Probiotics can definitely cause depression though.

 

[heapsreal]

Alot of serotonin is made in the gut, so I wonder if changing gut environment can change serotonin metabolism in some way.

I recently had some candida and mood was getting low. Treating this with antifungals and probiotics has improved my mood not just candida symptoms , so its made me wonder about serotonin/gut relationship???

 

[Violeta]

Reishi might be a better choice for working on the gut when probiotics cause side effects, because it also is antiviral and an antibacteriostat

http://www.ncbi.nlm.nih.gov/pubmed/24940906

Besides being antiviral and antifungal, it comes with it's own antioxidants to deal with oxidative stress.

http://www.ncbi.nlm.nih.gov/pubmed/20214017

 

[Gondwanaland]

I am glad this thread got bumped up. Yesterday my husband took S. boulardii at bed time and today he is feeling "the whole burden of the world on his shoulders".

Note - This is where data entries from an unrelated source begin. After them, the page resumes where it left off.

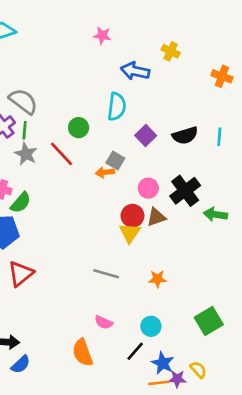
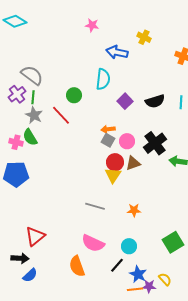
gray square: (115, 161) -> (108, 140), moved
orange arrow: (105, 172) -> (108, 129), moved
green semicircle: (21, 203) -> (30, 137), moved, turned 108
red triangle: (21, 274) -> (35, 236), moved
pink semicircle: (104, 322) -> (93, 243), size x1.6

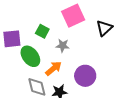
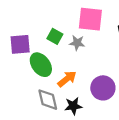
pink square: (73, 16) -> (90, 19), turned 30
gray star: (63, 46) -> (77, 43), moved

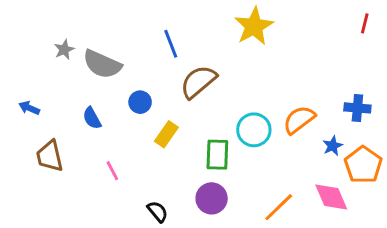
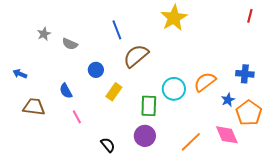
gray semicircle: (102, 64) -> (70, 44), size x0.6
blue semicircle: (92, 118) -> (66, 91), moved
brown trapezoid: (50, 156) -> (34, 107), turned 110

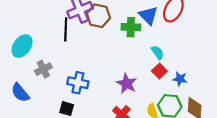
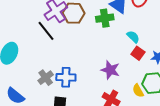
black line: (66, 29) -> (46, 31), turned -30
gray cross: (43, 69) -> (46, 78), moved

Reishi might be a better choice for working on the gut when probiotics cause side effects

He has FODMAPs problems and can't tolerate mushrooms... I think I will follow one of Hip's suggestions above. Chocolate!

 

[lch1]

After years of back and forth with unfounded depression (I am NOT a depressed person--I am excited and interested in the world!), I finally found the answer. On and off of zoloft over the years, I decided I could not STAND the see-saw effects of those medications. I asked for Wellbutrin and secretly started taking a QUARTER OF A 75 MG TAB each day. That amount is laughable to psychiatrists. However, it works! It has worked for well over a year now. What that does is give me just enough boost of serotonin without overwhelming me. Also, I fortunately have found a doctor who was willing to go along with this hairbrained idea, and he admits we are on to something! Taking more and more, and full doses of antidepressants puts you in a place where you have way too much. So, I hope some people are helped by this post. Just a wee bit each day (and I do miss one or two days a week, not more) will do the trick.

 

[outdamnspot]

I was wondering if anyone else has experienced depression with gut treatments? Is this just part of the initial immune activation?

My depression is severe anyway (endogenous, plus having CFS is depressing). I started Symbioflor (e coli probiotic) last night and feel horrible today; just empty and constantly on the verge of tears.